Friday, October 19, 2012

Betsy Hearne Presentation on October 10

by Frank Boles

Professor Elizabeth “Betsy” Hearne spoke at the Library on October 10 presenting a speech entitled, “Fooling Around With Stories: Children’s Books, Oral Lore, and the Playful Imagination.” It was indeed a wonderful evening of fooling around with the auditorium filled with listeners enthralled by Professor Hearn’s mix of entertaining storytelling, deep insight into children’s books, and profound sense of fun.

For one student in particular, it was also a wonderful learning moment. As part of her presentation, Professor Hearne talked about the large number of children’s stories that include an element of risk. Whether chased by witches or wolves, abused by evil step-mothers or abandoned by overburdened caretakers, terrible things often happen to children in stories. These terrible occurrences, however, are important in that the stories give children a safe place to work through their own fears. Learning how to deal with fears and difficult situations is part of a child’s “work,” and stories with simply awful occurrences in them help children undertake that process in a way that might be impossible in the real world.

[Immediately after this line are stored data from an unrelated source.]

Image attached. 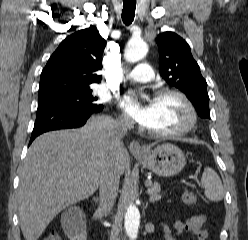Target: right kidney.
I'll return each mask as SVG.
<instances>
[{"label":"right kidney","instance_id":"obj_1","mask_svg":"<svg viewBox=\"0 0 248 240\" xmlns=\"http://www.w3.org/2000/svg\"><path fill=\"white\" fill-rule=\"evenodd\" d=\"M66 234L69 240H86L87 239L86 229L83 227L74 229V230H66Z\"/></svg>","mask_w":248,"mask_h":240}]
</instances>
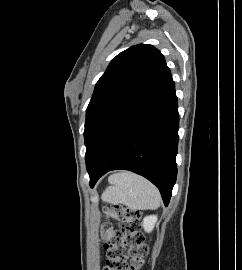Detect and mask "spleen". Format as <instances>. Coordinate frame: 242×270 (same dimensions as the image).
<instances>
[{
  "instance_id": "1",
  "label": "spleen",
  "mask_w": 242,
  "mask_h": 270,
  "mask_svg": "<svg viewBox=\"0 0 242 270\" xmlns=\"http://www.w3.org/2000/svg\"><path fill=\"white\" fill-rule=\"evenodd\" d=\"M112 186L103 193L102 199L111 204H124L133 210L156 209L161 196L158 189L145 178L131 172L114 175Z\"/></svg>"
}]
</instances>
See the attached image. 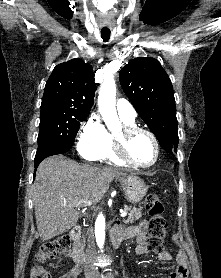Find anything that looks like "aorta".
I'll return each mask as SVG.
<instances>
[{
	"mask_svg": "<svg viewBox=\"0 0 221 278\" xmlns=\"http://www.w3.org/2000/svg\"><path fill=\"white\" fill-rule=\"evenodd\" d=\"M115 97V80L113 77H108L102 83L98 96L99 111L108 127H111L112 122L118 120ZM95 238L99 249H103L105 243V217L102 213L97 216L95 221Z\"/></svg>",
	"mask_w": 221,
	"mask_h": 278,
	"instance_id": "762f6f07",
	"label": "aorta"
}]
</instances>
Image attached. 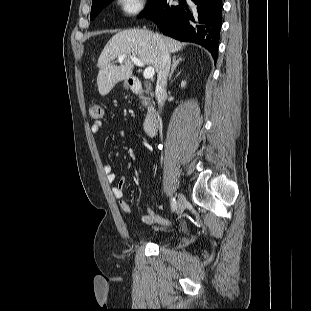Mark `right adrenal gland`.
Returning <instances> with one entry per match:
<instances>
[{
  "label": "right adrenal gland",
  "mask_w": 311,
  "mask_h": 311,
  "mask_svg": "<svg viewBox=\"0 0 311 311\" xmlns=\"http://www.w3.org/2000/svg\"><path fill=\"white\" fill-rule=\"evenodd\" d=\"M184 60V58H182L181 56H174L172 59V67H171V71L169 73L168 76V80L170 81L172 78V75L174 73V71L176 70L177 66L179 65L180 62H182Z\"/></svg>",
  "instance_id": "1"
}]
</instances>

At the reception following the presentation, Professor Hearne was engaged in discussion by a graduate student from Indonesia. The discussion was long and intense. Driving Professor Hearne back to her hotel, I asked about it. The lecture had given a student a new way to understand the importance of children’s stories. Children’s tales in Indonesia rarely include the kind of gruesome occurrences routinely found in Western stories. Indonesian stories, reported the graduate student, are happy tales intended to make children feel safe, not to cause them potential worry. Professor Hearne’s presentation opened to this student an entirely new way of thinking about children’s stories; something the student enthusiastically looked forward to taking back with her to Indonesia after completing her studies in the United States.

Part of the Library’s mission is to enlighten and inform. Based on the conservation between Professor Hearne and the graduate student, I think we did our job particularly well on the 10th. I am deeply grateful to Eunice Burgess, who made this presentation possible through a generous gift that created the David M. and Eunice Sutherland Burgess endowment. Funds from this endowment made it possible to bring Professor Hearne to campus, and resulted in a marvelous learning experience for a student – the magic the Library exists to make possible.